Just in case you were wondering, the Wall Street Journal has declared the bear market in Nasdaq over. After the close on Wednesday the paper wrote that the Wednesday rally saw U.S. stocks "sending the Nasdaq Composite Index back into bull territory and ending the longest Nasdaq bear market since the financial crisis."
I guess we have to wait a bit longer for them to declare the bear market over for the S&P 500. I suppose I could do the math myself to see what up 20% is, but we also have that magical 4230 level to contend with.
I realize some might scoff at these definitions. I know I certainly do. I mean, after all, Barron's, the Wall Street Journal's sister publication waited until we were in that "official bear market" to tell us on June 20 that "The Stock Market Will Get Worse Before It Gets a Lot Better."
So, is sentiment now bullish?
In some places it is, in others it is not. The put/call ratio remains stubbornly high with a reading on Wednesday of .97. But the Investors Intelligence bulls are now at 44.4%, the highest since January and up from 26.5% in June. The bears are now 27.8%, down from 44.1% in June. The bears are the fewest since early February. So, essentially the bears and bulls have changed places since June. This is no surprise, is it? If the market doesn't fall apart between now and the end of the week, I would expect the bulls might be kissing 50% next week.
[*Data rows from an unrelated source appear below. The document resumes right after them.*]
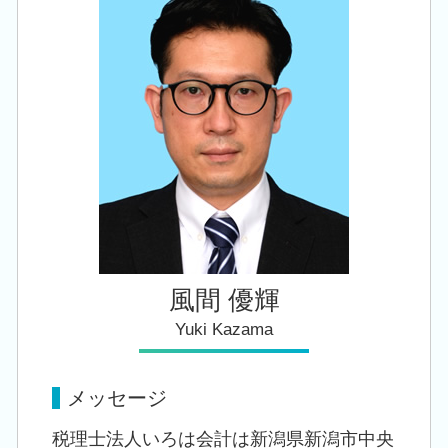
税務顧問 税理士 相談 江南区
遺産 贈与税
法人税 申告期限
会社設立 税理士 相談 秋葉区
相続税 対策 贈与
会社設立 税理士 相談 三条市
相続税 追徴
会社設立 税理士 相談 長岡市
相続時精算課税 申告
創業支援 税理士 相談 豊栄駅
税務顧問 税理士 相談 新潟市西区
会社設立 税理士 相談 新潟市南区
風間 優輝
Yuki Kazama
メッセージ
税理士法人いろは会計は新潟県新潟市中央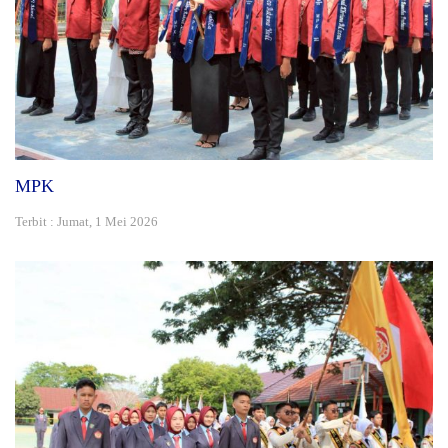
MPK
Terbit : Jumat, 1 Mei 2026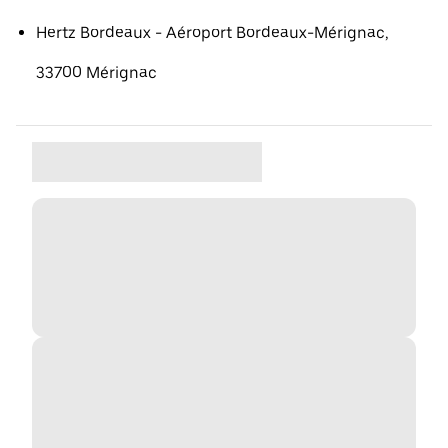
Hertz Bordeaux - Aéroport Bordeaux-Mérignac,
33700 Mérignac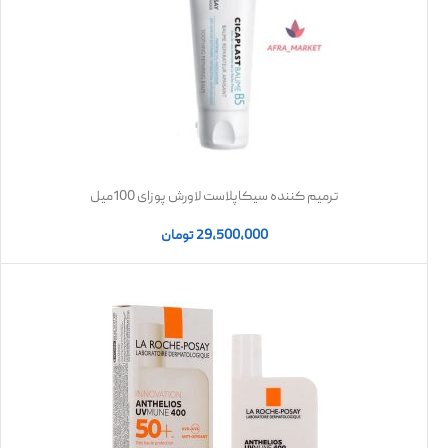
ترمیم کننده سیکاپلاست لاورش پوزای 100میل
29,500,000
تومان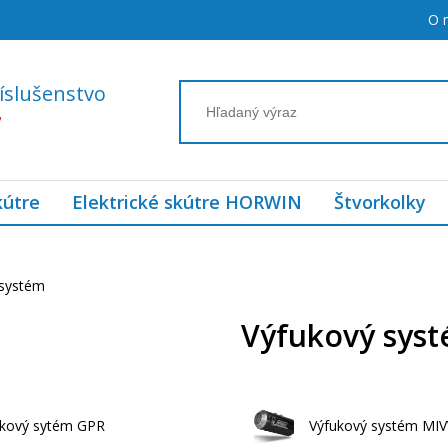
O 
íslušenstvo
7
kútre
Elektrické skútre HORWIN
Štvorkolky
 systém
Výfukový sys
ukový sytém GPR
Výfukový systém MIV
Then there is the Daily Sentiment Index (DSI). For the S&P and Nasdaq, they are dead neutral at 45 for the S&P and 51 for Nasdaq. It is the Volatility Index where we see a lot of complacency. The DSI is now at 15 for the VIX.
As a reminder, a reading in the low teens is a warning -- think yellow light. A reading in the single digits is a red light. The extremes for this indicator are single digits and over 90. Nasdaq got to single digits in June. So did bonds. Recall we also saw the DSI over 90 for oil in June.
It doesn't always work so perfectly, but I have found this indicator very useful over the years. It takes an awful lot to get it to an extreme, which is why I believe it works.
Elsewhere, the breadth was good, as it has been for the most part. The McClellan Summation Index built up its cushion again from the thin one it had gotten to on Tuesday. The number of stocks making new highs for the NYSE expanded, but Nasdaq's fell. Nasdaq had 103 new highs early this week and Wednesday had 70. In fact Wednesday brought more new lows than highs for Nasdaq once again.
We'll stay focused on the indicators, especially the VIX. Any more upside in the S&P ought to take that DSI down at, near or into the single digits. Don't get complacent just because the Wall Street Journal says it's a new bull market!